* [Your task]: Make an exact copy of the entries, and keep any pictures out of it.

[[ Listed records, beginning ]]

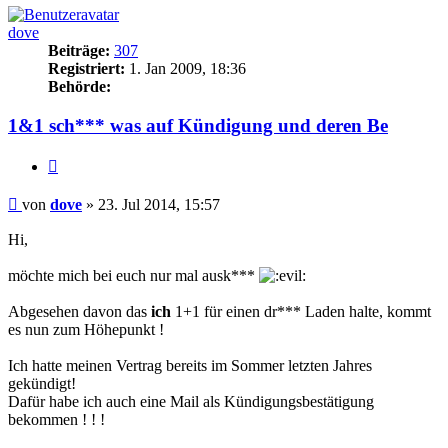
dove
Beiträge:
307
Registriert:
1. Jan 2009, 18:36
Behörde:
1&1 sch*** was auf Kündigung und deren Be
Zitieren
Beitrag
von
dove
»
23. Jul 2014, 15:57
Hi,
möchte mich bei euch nur mal ausk***
Abgesehen davon das
ich
1+1 für einen dr*** Laden halte, kommt
es nun zum Höhepunkt !
Ich hatte meinen Vertrag bereits im Sommer letzten Jahres
gekündigt!
Dafür habe ich auch eine Mail als Kündigungsbestätigung
bekommen ! ! !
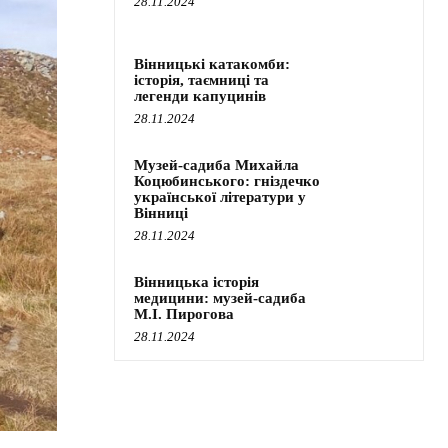
28.11.2024
Вінницькі катакомби:
історія, таємниці та
легенди капуцинів
28.11.2024
Музей-садиба Михайла
Коцюбинського: гніздечко
української літератури у
Вінниці
28.11.2024
Вінницька історія
медицини: музей-садиба
М.І. Пирогова
28.11.2024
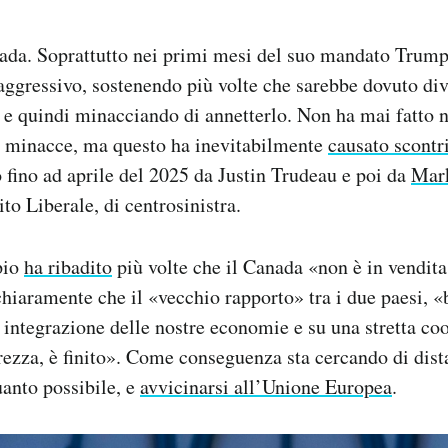
ada. Soprattutto nei primi mesi del suo mandato Trump
ggressivo, sostenendo più volte che sarebbe dovuto div
e e quindi minacciando di annetterlo. Non ha mai fatto n
le minacce, ma questo ha inevitabilmente
causato scontr
 fino ad aprile del 2025 da Justin Trudeau e poi da
Mar
to Liberale, di centrosinistra.
pio
ha ribadito
più volte che il Canada «non è in vendita
chiaramente che il «vecchio rapporto» tra i due paesi, «
integrazione delle nostre economie e su una stretta co
urezza, è finito». Come conseguenza sta cercando di dist
uanto possibile, e
avvicinarsi all’Unione Europea
.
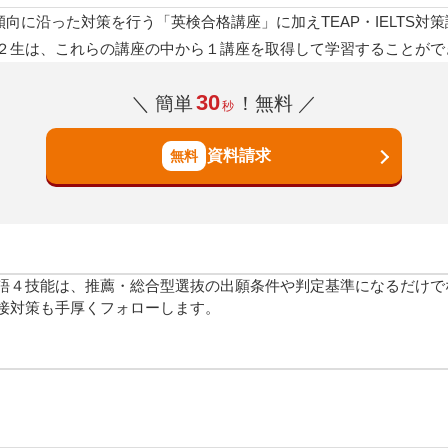
向に沿った対策を行う「英検合格講座」に加えTEAP・IELTS対
２生は、これらの講座の中から１講座を取得して学習することがで
30
＼ 簡単
！無料 ／
秒
資料請求
語４技能は、推薦・総合型選抜の出願条件や判定基準になるだけで
接対策も手厚くフォローします。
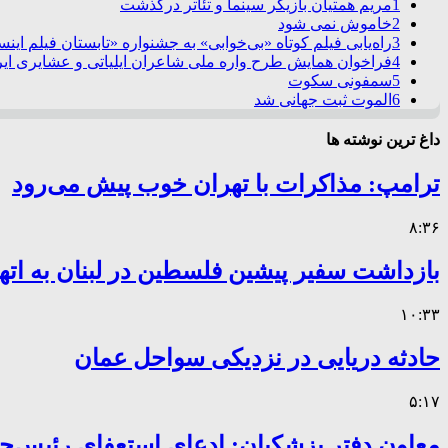
1
مریم همتیان بازیگر سینما و تئاتر درگذشت
2
خاموش نمی شود
3
راه‌یابی فیلم کوتاه «بی‌خوابی» به جشنواره «تابستان فیلم این
4
فراخوان همایش طرح واره ملی شاعران ایلیاتی و عشایری ایرا
5
سمفونی سکوت
6
الموت ثبت جهانی شد
داغ ترین نوشته ها
ترامپ: مذاکرات با تهران خوب پیش می‌رود
۸:۳۶
بازداشت سفیر پیشین فلسطین در لبنان به اته
۱۰:۳۳
حادثه دریایی در نزدیکی سواحل عمان
۵:۱۷
معاون دفتر پزشکیان: ادعای استعفای رئیس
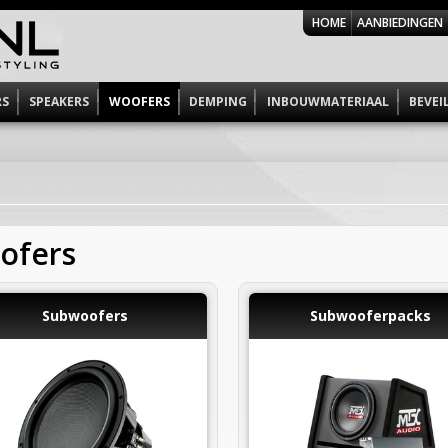
HOME
AANBIEDINGEN
RS
SPEAKERS
WOOFERS
DEMPING
INBOUWMATERIAAL
BEVEI
ofers
Subwoofers
Subwooferpacks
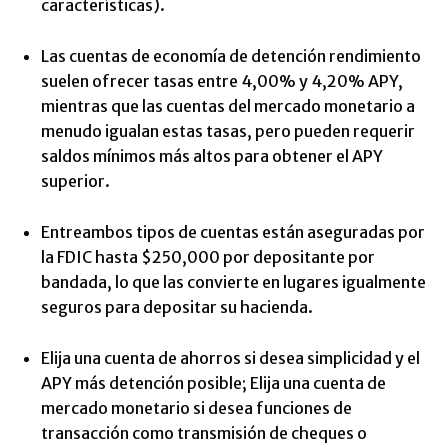
características).
Las cuentas de economía de detención rendimiento
suelen ofrecer tasas entre 4,00% y 4,20% APY,
mientras que las cuentas del mercado monetario a
menudo igualan estas tasas, pero pueden requerir
saldos mínimos más altos para obtener el APY
superior.
Entreambos tipos de cuentas están aseguradas por
la FDIC hasta $250,000 por depositante por
bandada, lo que las convierte en lugares igualmente
seguros para depositar su hacienda.
Elija una cuenta de ahorros si desea simplicidad y el
APY más detención posible; Elija una cuenta de
mercado monetario si desea funciones de
transacción como transmisión de cheques o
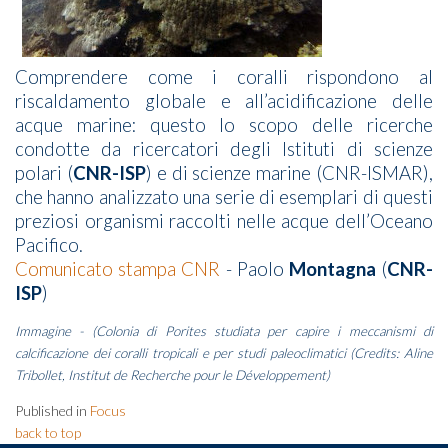
Comprendere come i coralli rispondono al
riscaldamento globale e all’acidificazione delle
acque marine: questo lo scopo delle ricerche
condotte da ricercatori degli Istituti di scienze
polari (
CNR-ISP
) e di scienze marine (CNR-ISMAR),
che hanno analizzato una serie di esemplari di questi
preziosi organismi raccolti nelle acque dell’Oceano
Pacifico.
Comunicato stampa CNR
-
Paolo
Montagna
(
CNR-
ISP
)
Immagine - (Colonia di Porites studiata per capire i meccanismi di
calcificazione dei coralli tropicali e per studi paleoclimatici (Credits: Aline
Tribollet, Institut de Recherche pour le Développement)
Published in
Focus
back to top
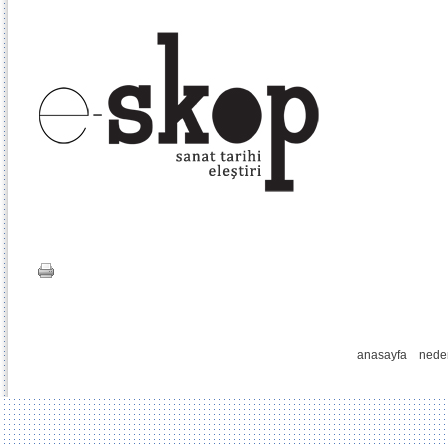
anasayfa
nede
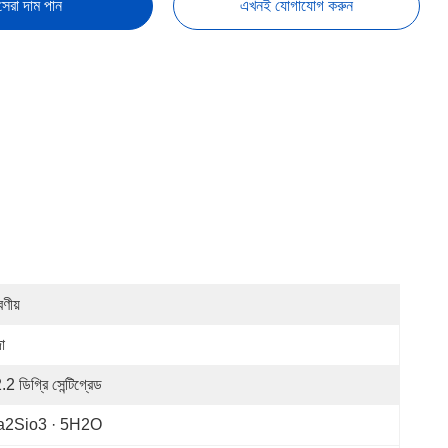
সেরা দাম পান
এখনই যোগাযোগ করুন
বণীয়
া
2 ডিগ্রি সেন্টিগ্রেড
a2Sio3 · 5H2O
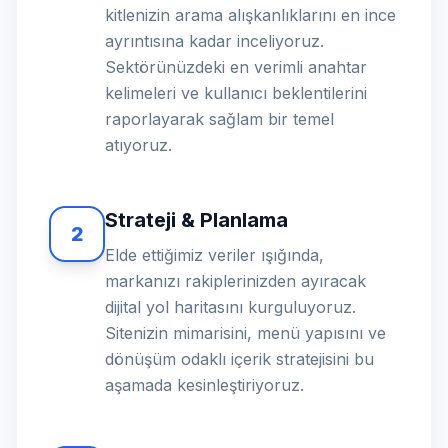
kitlenizin arama alışkanlıklarını en ince
ayrıntısına kadar inceliyoruz.
Sektörünüzdeki en verimli anahtar
kelimeleri ve kullanıcı beklentilerini
raporlayarak sağlam bir temel
atıyoruz.
Strateji & Planlama
2
Elde ettiğimiz veriler ışığında,
markanızı rakiplerinizden ayıracak
dijital yol haritasını kurguluyoruz.
Sitenizin mimarisini, menü yapısını ve
dönüşüm odaklı içerik stratejisini bu
aşamada kesinleştiriyoruz.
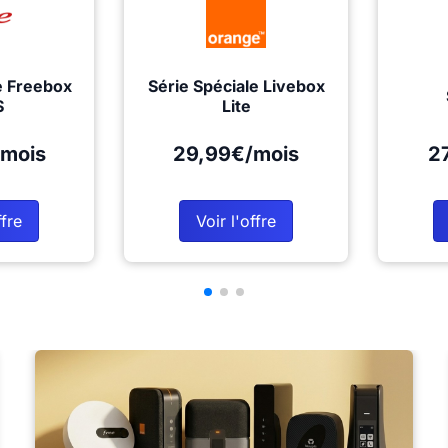
e Freebox
Série Spéciale Livebox
S
Lite
mois
29,99€/mois
2
ffre
Voir l'offre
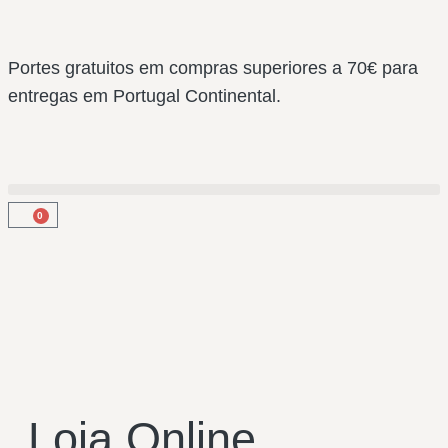
Portes gratuitos em compras superiores a 70€ para
entregas em Portugal Continental.
0
Loja Online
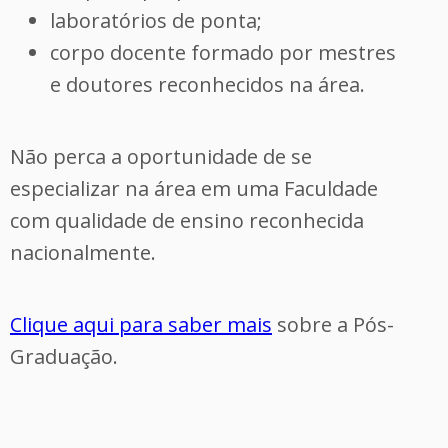
laboratórios de ponta;
corpo docente formado por mestres
e doutores reconhecidos na área.
Não perca a oportunidade de se
especializar na área em uma Faculdade
com qualidade de ensino reconhecida
nacionalmente.
Clique aqui para saber mais
sobre a Pós-
Graduação.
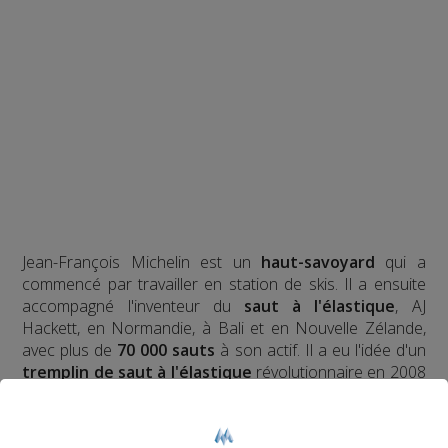
Jean-François Michelin est un
haut-savoyard
qui a
commencé par travailler en station de skis. Il a ensuite
accompagné l'inventeur du
saut à l'élastique
, AJ
Hackett, en Normandie, à Bali et en Nouvelle Zélande,
avec plus de
70 000 sauts
à son actif. Il a eu l'idée d'un
tremplin de saut à l'élastique
révolutionnaire en 2008
et a créé le
Bun J Ride
en 2009.
Bun J
Quoi ?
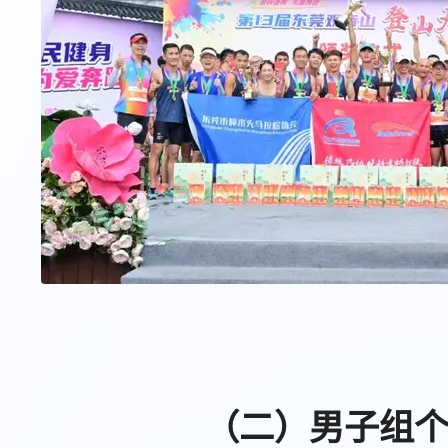
（二）男子组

[[ Listed records, end ]]

* [Solution for this problem]:
dove
Beiträge:
307
Registriert:
1. Jan 2009, 18:36
Behörde:
1&1 sch*** was auf Kündigung und deren Be
Zitieren
Beitrag
von
dove
»
23. Jul 2014, 15:57
Hi,
möchte mich bei euch nur mal ausk***
Abgesehen davon das
ich
1+1 für einen dr*** Laden halte, kommt
es nun zum Höhepunkt !
Ich hatte meinen Vertrag bereits im Sommer letzten Jahres
gekündigt!
Dafür habe ich auch eine Mail als Kündigungsbestätigung
bekommen ! ! !
28.11.2024
Вінницькі катакомби:
історія, таємниці та
легенди капуцинів
28.11.2024
Музей-садиба Михайла
Коцюбинського: гніздечко
української літератури у
Вінниці
28.11.2024
Вінницька історія
медицини: музей-садиба
М.І. Пирогова
28.11.2024
ada. Soprattutto nei primi mesi del suo mandato Trump
ggressivo, sostenendo più volte che sarebbe dovuto div
e e quindi minacciando di annetterlo. Non ha mai fatto n
le minacce, ma questo ha inevitabilmente
causato scontr
 fino ad aprile del 2025 da Justin Trudeau e poi da
Mar
to Liberale, di centrosinistra.
pio
ha ribadito
più volte che il Canada «non è in vendita
chiaramente che il «vecchio rapporto» tra i due paesi, «
integrazione delle nostre economie e su una stretta co
urezza, è finito». Come conseguenza sta cercando di dist
uanto possibile, e
avvicinarsi all’Unione Europea
.
向に沿った対策を行う「英検合格講座」に加えTEAP・IELTS対
２生は、これらの講座の中から１講座を取得して学習することがで
30
＼ 簡単
！無料 ／
秒
資料請求
語４技能は、推薦・総合型選抜の出願条件や判定基準になるだけで
接対策も手厚くフォローします。
1
مریم همتیان بازیگر سینما و تئاتر درگذشت
2
خاموش نمی شود
3
راه‌یابی فیلم کوتاه «بی‌خوابی» به جشنواره «تابستان فیلم این
4
فراخوان همایش طرح واره ملی شاعران ایلیاتی و عشایری ایرا
5
سمفونی سکوت
6
الموت ثبت جهانی شد
داغ ترین نوشته ها
ترامپ: مذاکرات با تهران خوب پیش می‌رود
۸:۳۶
بازداشت سفیر پیشین فلسطین در لبنان به اته
۱۰:۳۳
حادثه دریایی در نزدیکی سواحل عمان
۵:۱۷
معاون دفتر پزشکیان: ادعای استعفای رئیس
HOME
AANBIEDINGEN
RS
SPEAKERS
WOOFERS
DEMPING
INBOUWMATERIAAL
BEVEI
ofers
Subwoofers
Subwooferpacks
características).
Las cuentas de economía de detención rendimiento
suelen ofrecer tasas entre 4,00% y 4,20% APY,
mientras que las cuentas del mercado monetario a
menudo igualan estas tasas, pero pueden requerir
saldos mínimos más altos para obtener el APY
superior.
Entreambos tipos de cuentas están aseguradas por
la FDIC hasta $250,000 por depositante por
bandada, lo que las convierte en lugares igualmente
seguros para depositar su hacienda.
Elija una cuenta de ahorros si desea simplicidad y el
APY más detención posible; Elija una cuenta de
mercado monetario si desea funciones de
transacción como transmisión de cheques o
Comprendere come i coralli rispondono al
riscaldamento globale e all’acidificazione delle
acque marine: questo lo scopo delle ricerche
condotte da ricercatori degli Istituti di scienze
polari (
CNR-ISP
) e di scienze marine (CNR-ISMAR),
che hanno analizzato una serie di esemplari di questi
preziosi organismi raccolti nelle acque dell’Oceano
Pacifico.
Comunicato stampa CNR
-
Paolo
Montagna
(
CNR-
ISP
)
Immagine - (Colonia di Porites studiata per capire i meccanismi di
calcificazione dei coralli tropicali e per studi paleoclimatici (Credits: Aline
Tribollet, Institut de Recherche pour le Développement)
Published in
Focus
back to top
anasayfa
nede
সেরা দাম পান
এখনই যোগাযোগ করুন
বণীয়
া
2 ডিগ্রি সেন্টিগ্রেড
a2Sio3 · 5H2O
kitlenizin arama alışkanlıklarını en ince
ayrıntısına kadar inceliyoruz.
Sektörünüzdeki en verimli anahtar
kelimeleri ve kullanıcı beklentilerini
raporlayarak sağlam bir temel
atıyoruz.
Strateji & Planlama
2
Elde ettiğimiz veriler ışığında,
markanızı rakiplerinizden ayıracak
dijital yol haritasını kurguluyoruz.
Sitenizin mimarisini, menü yapısını ve
dönüşüm odaklı içerik stratejisini bu
aşamada kesinleştiriyoruz.
e Freebox
Série Spéciale Livebox
S
Lite
mois
29,99€/mois
2
ffre
Voir l'offre
Portes gratuitos em compras superiores a 70€ para
entregas em Portugal Continental.
0
Loja Online
laboratórios de ponta;
corpo docente formado por mestres
e doutores reconhecidos na área.
Não perca a oportunidade de se
especializar na área em uma Faculdade
com qualidade de ensino reconhecida
nacionalmente.
Clique aqui para saber mais
sobre a Pós-
Graduação.
Jean-François Michelin est un
haut-savoyard
qui a
commencé par travailler en station de skis. Il a ensuite
accompagné l'inventeur du
saut à l'élastique
, AJ
Hackett, en Normandie, à Bali et en Nouvelle Zélande,
avec plus de
70 000 sauts
à son actif. Il a eu l'idée d'un
tremplin de saut à l'élastique
révolutionnaire en 2008
et a créé le
Bun J Ride
en 2009.
Bun J
Quoi ?
（二）男子组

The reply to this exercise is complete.